Cadet Kenneth MacDonald Kearney

This is part of a series of essays about the First World War casualties commemorated by the Commonwealth War Graves Commission in Connecticut.

The grave of Kenneth MacDonald Kearney
The grave of Kenneth MacDonald Kearney

Cadet Kenneth Kearney served briefly with the Royal Flying Corps in early 1918 before succumbing with pneumonia in Toronto during his initial training. He was born on 25 March 1894 in New Haven, Connecticut.[1] His father was born in New York of Irish parents; his mother was also born in New York but of Scottish parents; he was their only child.

He attended New Haven High School and, briefly, Columbia University (Phi Sigma Kappa).
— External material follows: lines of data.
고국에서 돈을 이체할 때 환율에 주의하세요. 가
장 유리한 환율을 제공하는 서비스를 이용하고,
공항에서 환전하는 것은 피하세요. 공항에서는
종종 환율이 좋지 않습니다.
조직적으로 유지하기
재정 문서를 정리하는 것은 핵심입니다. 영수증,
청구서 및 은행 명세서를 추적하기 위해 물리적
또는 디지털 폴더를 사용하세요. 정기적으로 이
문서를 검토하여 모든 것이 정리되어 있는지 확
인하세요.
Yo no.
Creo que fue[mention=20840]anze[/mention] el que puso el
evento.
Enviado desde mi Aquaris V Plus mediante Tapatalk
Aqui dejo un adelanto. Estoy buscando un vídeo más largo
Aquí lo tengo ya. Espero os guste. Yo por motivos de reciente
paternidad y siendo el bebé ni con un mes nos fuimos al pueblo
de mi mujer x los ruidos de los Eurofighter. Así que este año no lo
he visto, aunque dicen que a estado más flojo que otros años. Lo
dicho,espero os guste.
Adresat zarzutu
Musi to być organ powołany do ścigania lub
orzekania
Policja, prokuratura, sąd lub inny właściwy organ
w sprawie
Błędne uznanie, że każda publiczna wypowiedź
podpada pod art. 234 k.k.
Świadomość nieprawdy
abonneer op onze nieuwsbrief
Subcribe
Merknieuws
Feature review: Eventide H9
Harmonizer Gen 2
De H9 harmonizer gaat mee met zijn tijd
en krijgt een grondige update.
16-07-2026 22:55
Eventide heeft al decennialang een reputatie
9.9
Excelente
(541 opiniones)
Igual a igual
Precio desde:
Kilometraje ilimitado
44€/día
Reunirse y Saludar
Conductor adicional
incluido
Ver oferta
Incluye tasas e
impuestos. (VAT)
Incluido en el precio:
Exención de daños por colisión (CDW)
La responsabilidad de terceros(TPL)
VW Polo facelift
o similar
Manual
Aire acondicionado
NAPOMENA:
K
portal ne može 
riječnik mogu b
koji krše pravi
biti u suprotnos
Afterwards he entered a series of clerical and stenographer positions. In September 1912, he married Emma Brown in Bridgeport but in 1917 the couple were divorced.
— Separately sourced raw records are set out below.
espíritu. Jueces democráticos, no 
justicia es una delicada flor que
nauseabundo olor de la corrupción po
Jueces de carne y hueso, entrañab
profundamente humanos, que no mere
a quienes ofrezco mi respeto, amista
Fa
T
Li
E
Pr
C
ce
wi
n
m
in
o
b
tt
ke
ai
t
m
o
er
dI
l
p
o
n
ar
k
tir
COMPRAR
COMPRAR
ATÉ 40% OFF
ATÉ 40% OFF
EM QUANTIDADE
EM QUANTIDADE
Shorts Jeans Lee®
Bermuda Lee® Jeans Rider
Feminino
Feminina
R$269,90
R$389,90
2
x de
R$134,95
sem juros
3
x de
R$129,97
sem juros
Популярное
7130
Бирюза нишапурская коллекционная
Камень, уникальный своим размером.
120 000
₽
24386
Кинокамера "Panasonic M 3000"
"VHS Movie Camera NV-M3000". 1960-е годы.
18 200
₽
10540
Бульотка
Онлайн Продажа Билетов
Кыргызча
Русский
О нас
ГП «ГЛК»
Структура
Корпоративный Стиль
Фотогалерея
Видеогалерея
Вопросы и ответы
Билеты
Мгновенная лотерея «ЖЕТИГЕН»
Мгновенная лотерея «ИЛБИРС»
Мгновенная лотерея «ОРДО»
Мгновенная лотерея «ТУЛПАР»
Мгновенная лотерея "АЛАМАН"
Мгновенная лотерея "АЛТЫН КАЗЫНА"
Kenneth Kearney enlisted in Toronto on 4 January 1918 for training as a pilot with the Royal Flying Corps; he was allocated the number 153846. In late January, while undertaking his basic military training at the Cadet Wing at Camp Borden, Toronto, he fell ill. He was treated for eight days at Toronto base hospital, where he died of nephritis and pneumonia on 2 February. His remains were sent home and he was buried in Evergreen Cemetery, New Haven in the MacDonald family plot. His grave is alongside Pine Avenue (Plot 656, Grave 1) at its western end. His mother is also buried there and the family plot is marked by a large obelisk.
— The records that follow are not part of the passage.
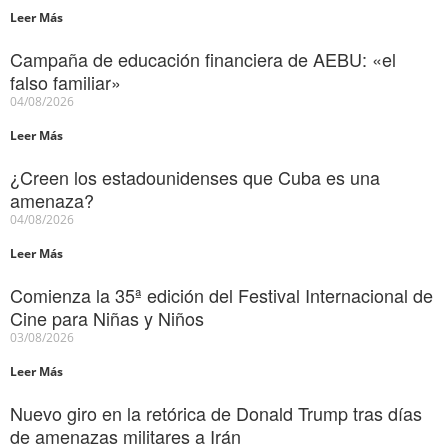
Leer Más
Campaña de educación financiera de AEBU: «el
falso familiar»
04/08/2026
Leer Más
¿Creen los estadounidenses que Cuba es una
amenaza?
04/08/2026
Leer Más
Comienza la 35ª edición del Festival Internacional de
Cine para Niñas y Niños
03/08/2026
Leer Más
Nuevo giro en la retórica de Donald Trump tras días
de amenazas militares a Irán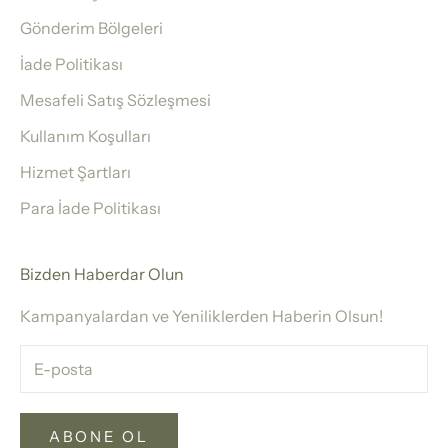
Gönderim Bölgeleri
İade Politikası
Mesafeli Satış Sözleşmesi
Kullanım Koşulları
Hizmet Şartları
Para İade Politikası
Bizden Haberdar Olun
Kampanyalardan ve Yeniliklerden Haberin Olsun!
ABONE OL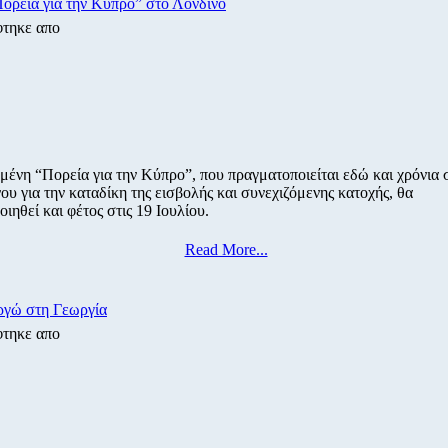
ορεία για την Κύπρο” στο Λονδίνο
φτηκε απο
ένη “Πορεία για την Κύπρο”, που πραγματοποιείται εδώ και χρόνια 
ου για την καταδίκη της εισβολής και συνεχιζόμενης κατοχής, θα
ιηθεί και φέτος στις 19 Ιουλίου.
Read More...
γώ στη Γεωργία
φτηκε απο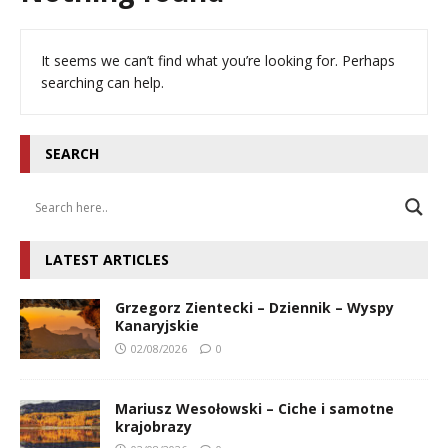
It seems we can’t find what you’re looking for. Perhaps
searching can help.
SEARCH
LATEST ARTICLES
Grzegorz Zientecki – Dziennik – Wyspy
Kanaryjskie
02/08/2026
0
Mariusz Wesołowski – Ciche i samotne
krajobrazy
The Canadian Book of Remembrance showing the entry for Cadet Kenneth MacDonald Kearney
The Canadian Book of Remembrance showing the entry for Cadet Kenneth MacDonald Kearney

Cadet Kenneth Kearney is commemorated on page 589 of the Canadian First World War Book of Remembrance; that page is displayed on 20 December. He is commemorated on the memorial flagpole at New Haven green. He is also commemorated in the Class of 1919 yearbook of New Haven High School, and in the June 1919 edition of the journal of the Phi Sigma Kappa fraternity.[2]


Acknowledgment:
Jeanne B. Insalaco at Everyone has a Story for the photographs of the war memorial on New Haven green.


1. (Back) William H. Kearney (October 1858-NK) married Katherine E. MacDonald (August 1857-24 January 1920) on 31 August 1892 in Manhattan, New York.
2. (Back) ‘We are the Dead.’ (June 1919). The Signet. Volume XI, No. 1.  p 5. Council of the Phi Sigma Kappa Fraternity.